Scan the data below for the string "Prei". Show every line where it turns up.

(Data records):
□ □ □ □

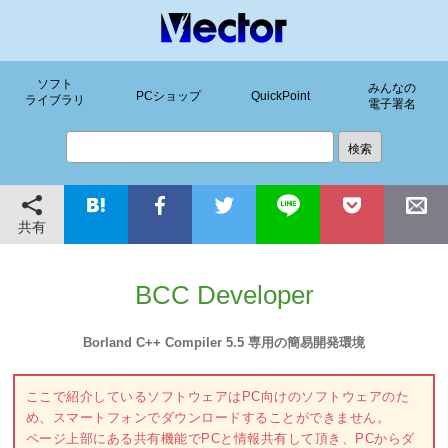
ソフト
みんなの
PCショップ
QuickPoint
ライブラリ
電子署名
共有
BCC Developer
Borland C++ Compiler 5.5 専用の簡易開発環境
ここで紹介しているソフトウェアはPC向けのソフトウェアのた
め、スマートフォンでダウンロードすることができません。
ページ上部にある共有機能でPCと情報共有して頂き、PCからダ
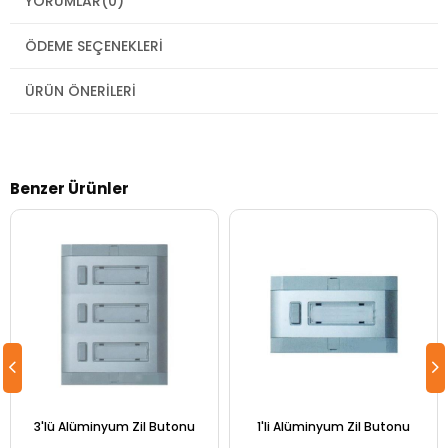
YORUMLAR
(0)
ÖDEME SEÇENEKLERI
ÜRÜN ÖNERILERI
Benzer Ürünler
3'lü Alüminyum Zil Butonu
1'li Alüminyum Zil Butonu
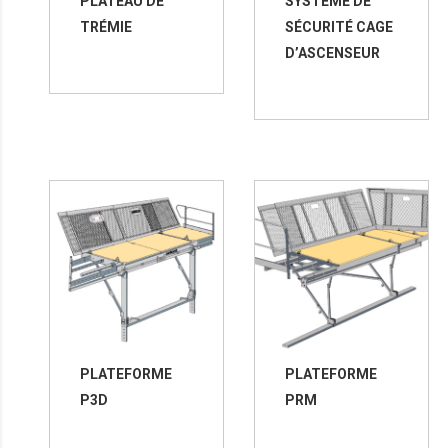
PLATEAU DE
SYSTÈME DE
TRÉMIE
SÉCURITÉ CAGE
D’ASCENSEUR
PLATEFORME
PLATEFORME
P3D
PRM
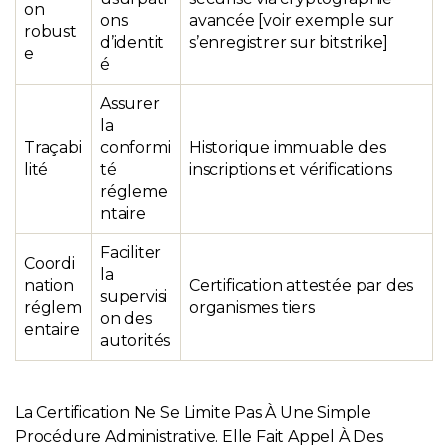
on
ons
avancée [voir exemple sur
robust
d’identit
s’enregistrer sur bitstrike]
e
é
Assurer
la
Traçabi
conformi
Historique immuable des
lité
té
inscriptions et vérifications
régleme
ntaire
Faciliter
Coordi
la
nation
Certification attestée par des
supervisi
réglem
organismes tiers
on des
entaire
autorités
La Certification Ne Se Limite Pas À Une Simple
Procédure Administrative. Elle Fait Appel À Des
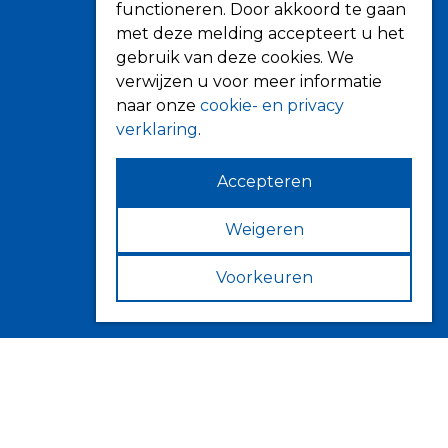
Screens
functioneren. Door akkoord te gaan
Terrasoverkapping
met deze melding accepteert u het
gebruik van deze cookies. We
Verandazonwering
verwijzen u voor meer informatie
Markiezen
naar onze
cookie- en privacy
Horren
verklaring
.
Accepteren
Weigeren
Contact
Fokkerstraat 6
Voorkeuren
4143 HJ Leerdam
Volg ons op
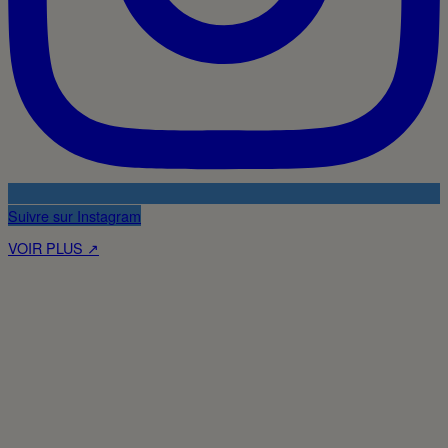
Suivre sur Instagram
VOIR PLUS ↗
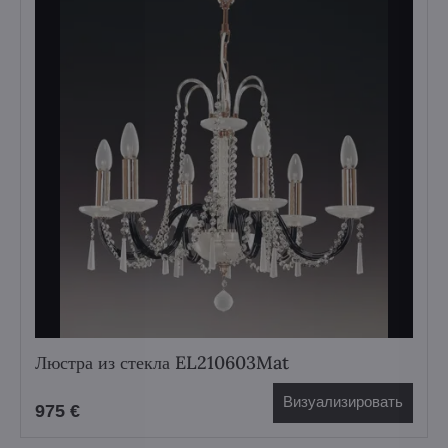
Люстра из стекла EL210603Mat
Визуализировать
975 €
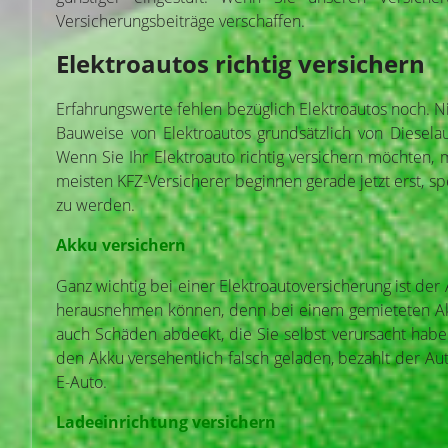
Versicherungsbeiträge verschaffen.
Elektroautos richtig versichern
Erfahrungswerte fehlen bezüglich Elektroautos noch. Ni
Bauweise von Elektroautos grundsätzlich von Diesela
Wenn Sie Ihr Elektroauto richtig versichern möchten, 
meisten KFZ-Versicherer beginnen gerade jetzt erst, s
zu werden.
Akku versichern
Ganz wichtig bei einer Elektroautoversicherung ist der
herausnehmen können, denn bei einem gemieteten Akk
auch Schäden abdeckt, die Sie selbst verursacht haben.
den Akku versehentlich falsch geladen, bezahlt der Aut
E-Auto.
Ladeeinrichtung versichern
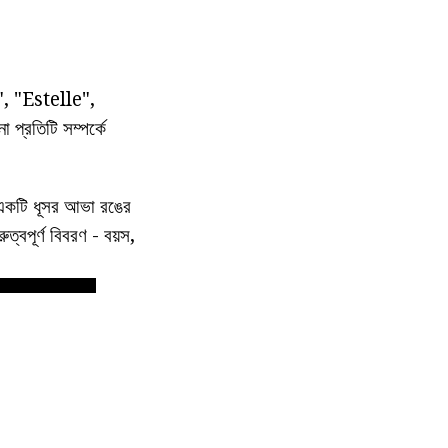
াল", "Estelle",
প্রতিটি সম্পর্কে
 একটি ধূসর আভা রঙের
্বপূর্ণ বিবরণ - বয়স,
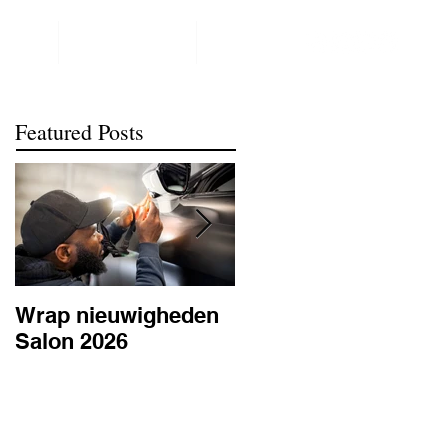
NTACT
REALISATIONS
meer
Featured Posts
Wrap nieuwigheden
Wat is PPF
Salon 2026
lakbescherming en
waarom is het
belangrijk? | BC
Signature Antwerpe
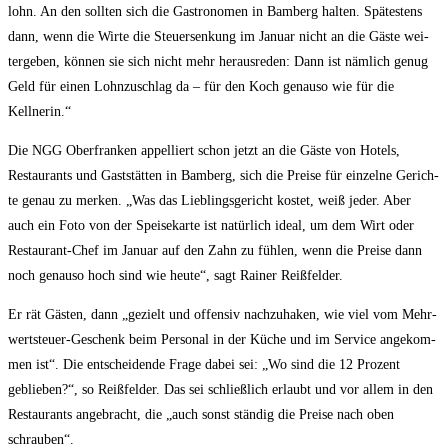
lohn. An den soll­ten sich die Gas­tro­no­men in Bam­berg hal­ten. Spä­tes­tens
dann, wenn die Wir­te die Steu­er­sen­kung im Janu­ar nicht an die Gäs­te wei­
ter­ge­ben, kön­nen sie sich nicht mehr her­aus­re­den: Dann ist näm­lich genug
Geld für einen Lohn­zu­schlag da – für den Koch genau­so wie für die
Kellnerin.“
Die NGG Ober­fran­ken appel­liert schon jetzt an die Gäs­te von Hotels,
Restau­rants und Gast­stät­ten in Bam­berg, sich die Prei­se für ein­zel­ne Gerich­
te genau zu mer­ken. „Was das Lieb­lings­ge­richt kos­tet, weiß jeder. Aber
auch ein Foto von der Spei­se­kar­te ist natür­lich ide­al, um dem Wirt oder
Restau­rant-Chef im Janu­ar auf den Zahn zu füh­len, wenn die Prei­se dann
noch genau­so hoch sind wie heu­te“, sagt Rai­ner Reißfelder.
Er rät Gäs­ten, dann „gezielt und offen­siv nach­zu­ha­ken, wie viel vom Mehr­
wert­steu­er-Geschenk beim Per­so­nal in der Küche und im Ser­vice ange­kom­
men ist“. Die ent­schei­den­de Fra­ge dabei sei: „Wo sind die 12 Pro­zent
geblie­ben?“, so Reiß­fel­der. Das sei schließ­lich erlaubt und vor allem in den
Restau­rants ange­bracht, die „auch sonst stän­dig die Prei­se nach oben
schrauben“.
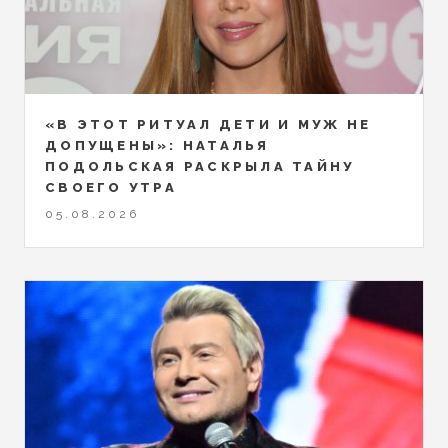
«В ЭТОТ РИТУАЛ ДЕТИ И МУЖ НЕ
ДОПУЩЕНЫ»: НАТАЛЬЯ
ПОДОЛЬСКАЯ РАСКРЫЛА ТАЙНУ
СВОЕГО УТРА
05.08.2026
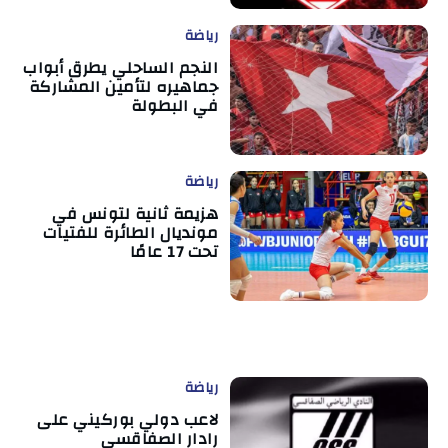
رياضة
النجم الساحلي يطرق أبواب
جماهيره لتأمين المشاركة
في البطولة
رياضة
هزيمة ثانية لتونس في
مونديال الطائرة للفتيات
تحت 17 عامًا
رياضة
لاعب دولي بوركيني على
رادار الصفاقسي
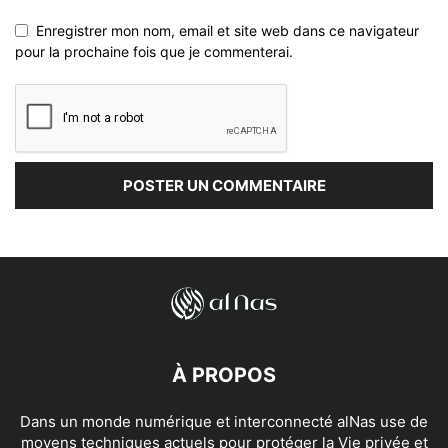
Enregistrer mon nom, email et site web dans ce navigateur
pour la prochaine fois que je commenterai.
À PROPOS
Dans un monde numérique et interconnecté alNas use de
moyens techniques actuels pour protéger la Vie privée et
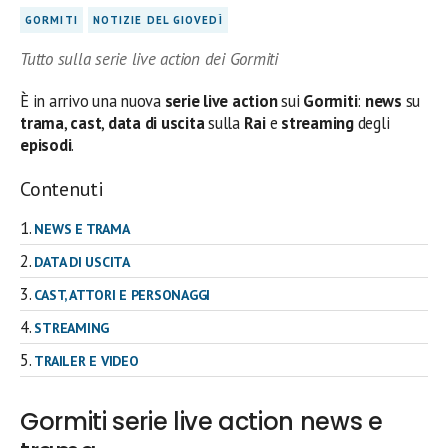
GORMITI
NOTIZIE DEL GIOVEDÌ
Tutto sulla serie live action dei Gormiti
È in arrivo una nuova
serie live action
sui
Gormiti
:
news
su
trama
,
cast
,
data di uscita
sulla
Rai
e
streaming
degli
episodi
.
Contenuti
NEWS E TRAMA
DATA DI USCITA
CAST, ATTORI E PERSONAGGI
STREAMING
TRAILER E VIDEO
Gormiti serie live action news e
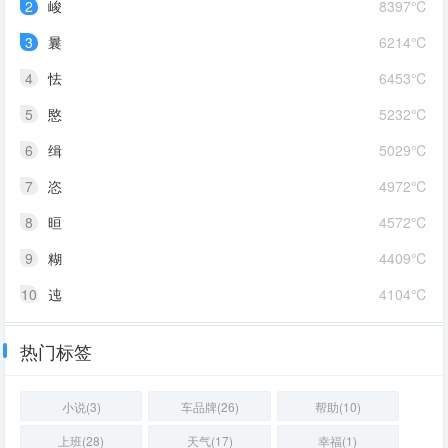
2
峻
8397℃
3
曩
6214℃
4
怯
6453℃
5
愍
5232℃
6
缉
5029℃
7
恣
4972℃
8
晅
4572℃
9
糊
4409℃
10
迍
4104℃
热门标签
小说(3)
车品牌(26)
帮助(10)
上班(28)
天气(17)
幸福(1)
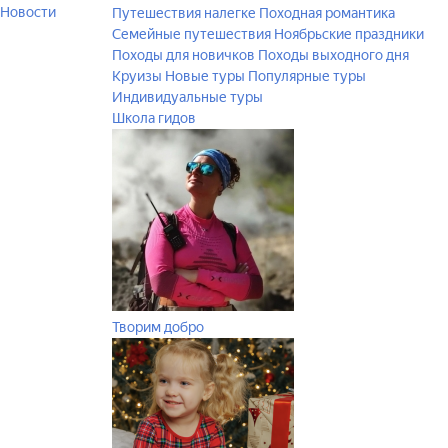
Новости
Путешествия налегке
Походная романтика
Семейные путешествия
Ноябрьские праздники
Походы для новичков
Походы выходного дня
Круизы
Новые туры
Популярные туры
Индивидуальные туры
Школа гидов
Творим добро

□ □ □ □

(Answer box):
Restau­rants und Gast­stät­ten in Bam­berg, sich die Prei­se für ein­zel­ne Gerich­
Restau­rant-Chef im Janu­ar auf den Zahn zu füh­len, wenn die Prei­se dann
Restau­rants ange­bracht, die „auch sonst stän­dig die Prei­se nach oben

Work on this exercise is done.